I enjoyed this cookbook very much. For the beginner Indian food cook this is a great cookbook to introduce into your library. Anjjum makes her recipes easy to read, with well thought out cooking directions. I find her books to be really tailored to the "at home cook". It is a lovely book filled with great stories of her personal cooking journey through friends, and family. I have to admit, you need to have time to cook Indian food. It is that time that makes all the difference.Go out and pick yourself up a copy. You will not be disappointed.

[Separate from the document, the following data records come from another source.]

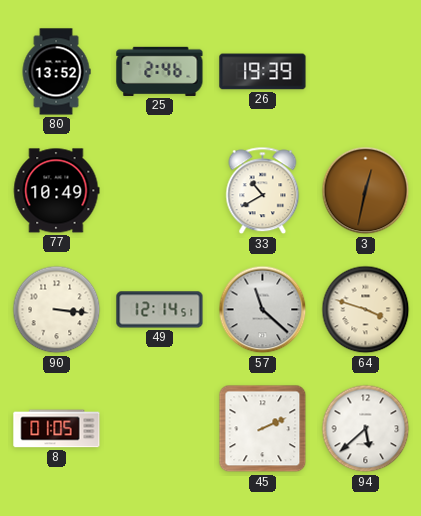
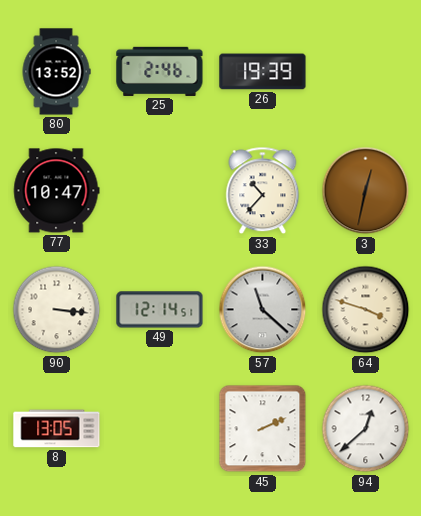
77: 10:49 -> 10:47
33: 10:40 -> 10:37
8: 01:05 -> 13:05
94: 5:38 -> 12:38
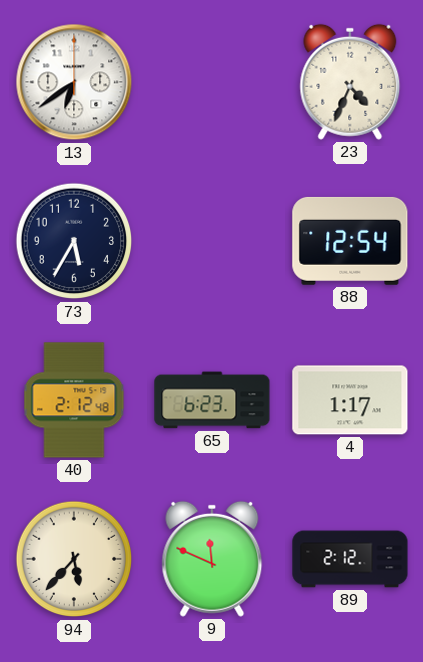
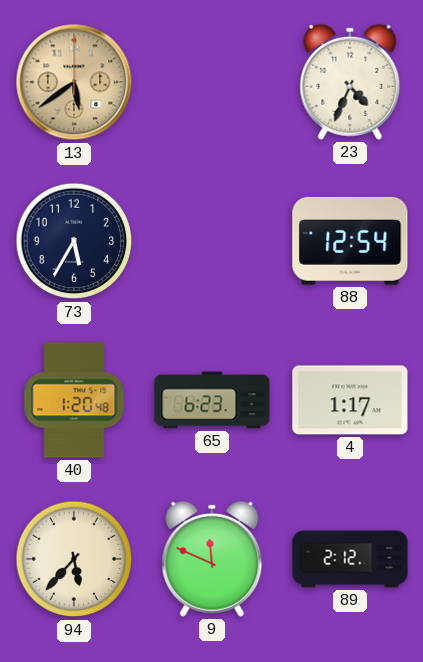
13: 6:39 -> 5:39
13 dial: white -> champagne
40: 2:12 -> 1:20
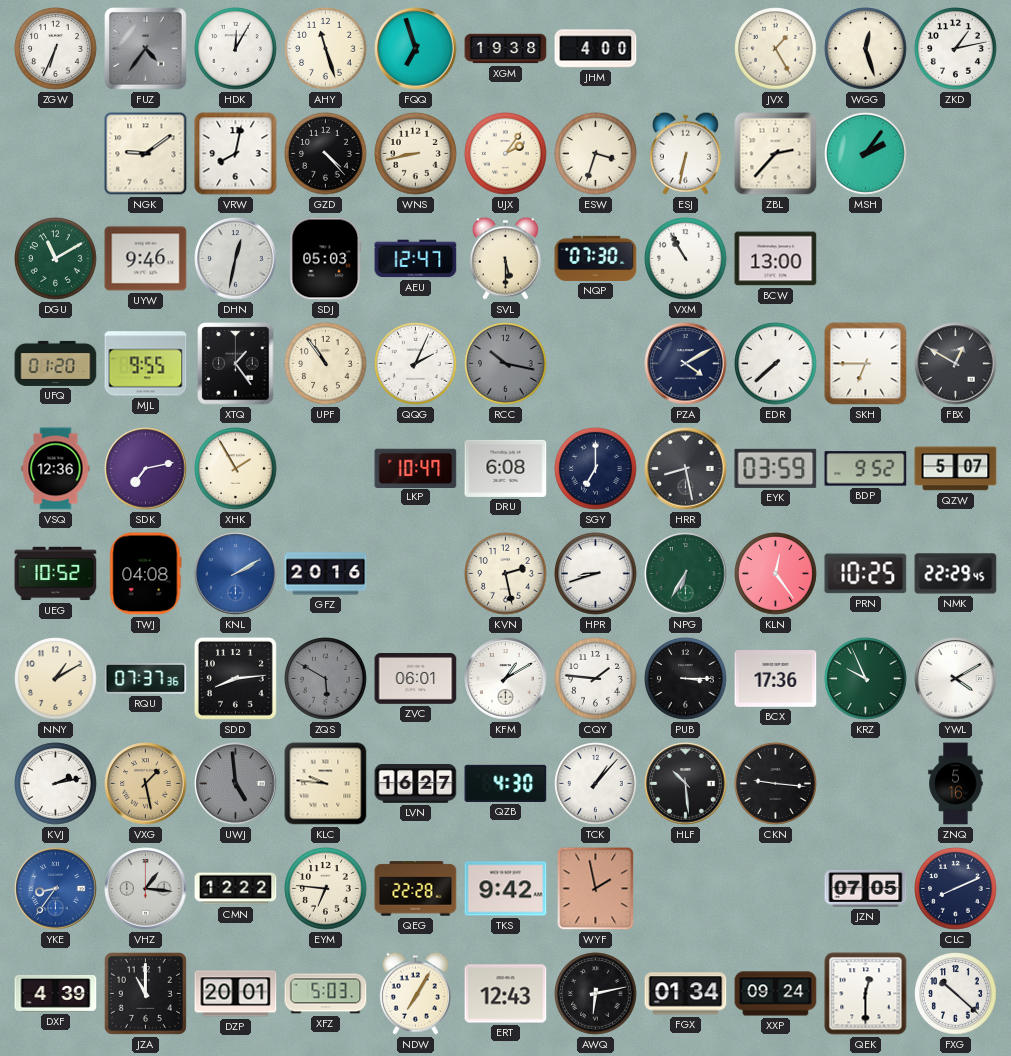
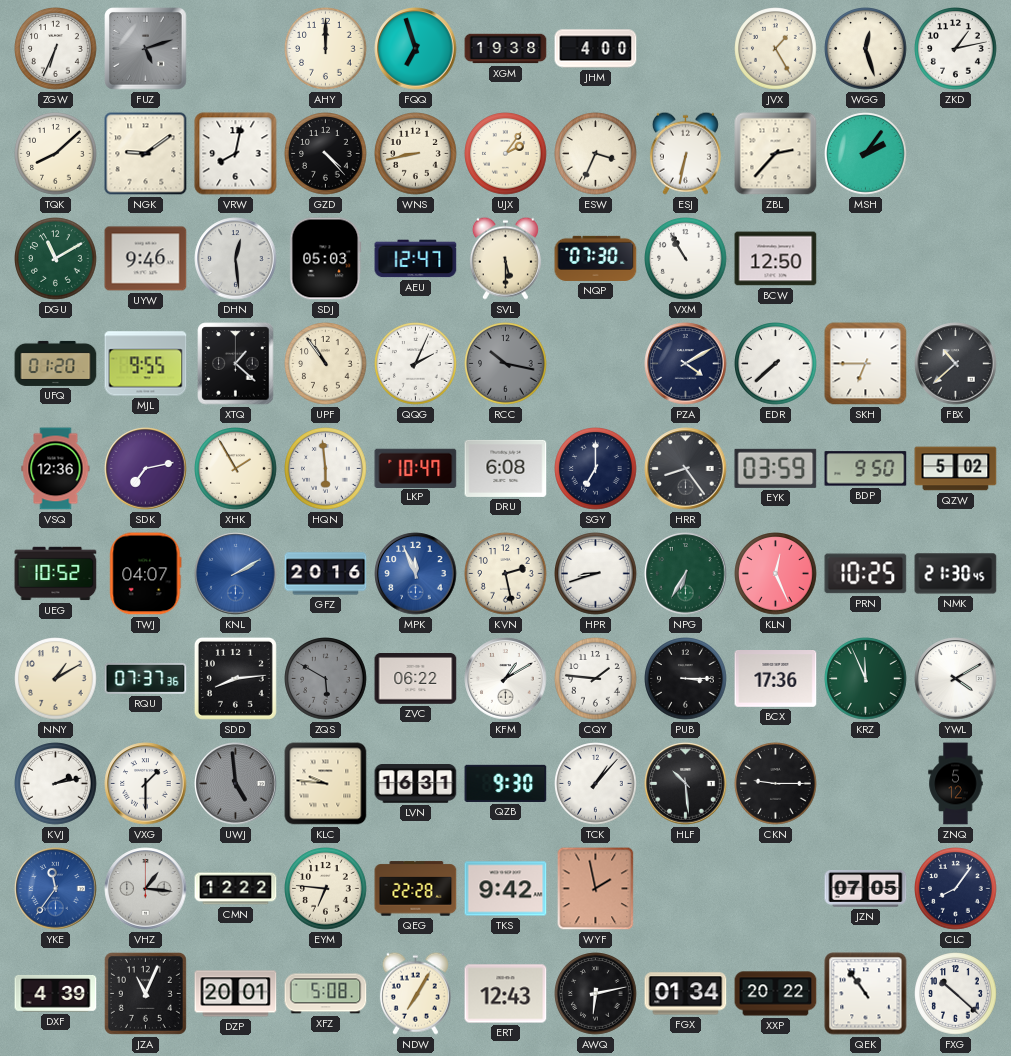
FUZ: 4:36 -> 5:12
HDK: 12:05 -> none
AHY: 11:27 -> 12:00
TQK: none -> 8:08
ESW: 3:33 -> 3:34
DHN: 12:32 -> 12:29
BCW: 13:00 -> 12:50
XTQ: 1:24 -> 1:22
FBX: 12:50 -> 10:38
HQN: none -> 5:59
HRR: 8:28 -> 8:24
BDP: 9:52 -> 9:50
QZW: 5:07 -> 5:02
TWJ: 04:08 -> 04:07
MPK: none -> 11:56
KLN: 12:24 -> 12:26
NMK: 22:29 -> 21:30
ZVC: 06:01 -> 06:22
KRZ: 9:56 -> 11:56
VXG: 1:28 -> 1:30
VXG dial: champagne -> white
LVN: 16:27 -> 16:31
QZB: 4:30 -> 9:30
CKN: 9:16 -> 9:15
ZNQ: 5:16 -> 5:12
YKE: 8:36 -> 11:36
CLC: 8:11 -> 8:06
JZA: 11:00 -> 11:04
XFZ: 5:03 -> 5:08
XXP: 09:24 -> 20:22
QEK: 12:30 -> 10:54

CREAMY NORTH INDIAN FISH CURRY
5 tbsp vegetable oil
2 black cardamom pods
5cm piece of cinnamon stick
1 small-medium onion,peeled and chopped
5 large cloves of garlic, peeled
10 g fresh ginger, peeled'1-2 green chillies, left whole but pricked with the tip of a knife
½ tsp turmeric
|frying the whole spices|
1 rounded tsp ground coriander
1½ tsp garam masala
½ tsp freshly ground black pepper
salt to taste
4 medium tomatoes, pureed
50 g cashew nuts, made into a paste with some water
500g fresh steaks or fillets cut into chunks
handful fresh coriander,leaves and stalks, chopped
NOTE: I pureed the tomatoes first and set aside, as well I pureed the garlic and the ginger paste and the cashew paste, before starting the cooking process. It makes it much easier to pre-measure everything as Indian cooking is a lot of steps.
Heat oil in a large non stick saucepan. Add the whole spices and fry for 20 seconds.Add the onion and cook until golden. Meanwhile, using your handheld blender, make a paste of the garlic and ginger with about 50ml of water. Add this to the pan with the green chilies and cook until the oil comes out, around 4-5 minutes, stirring as it gets thicker.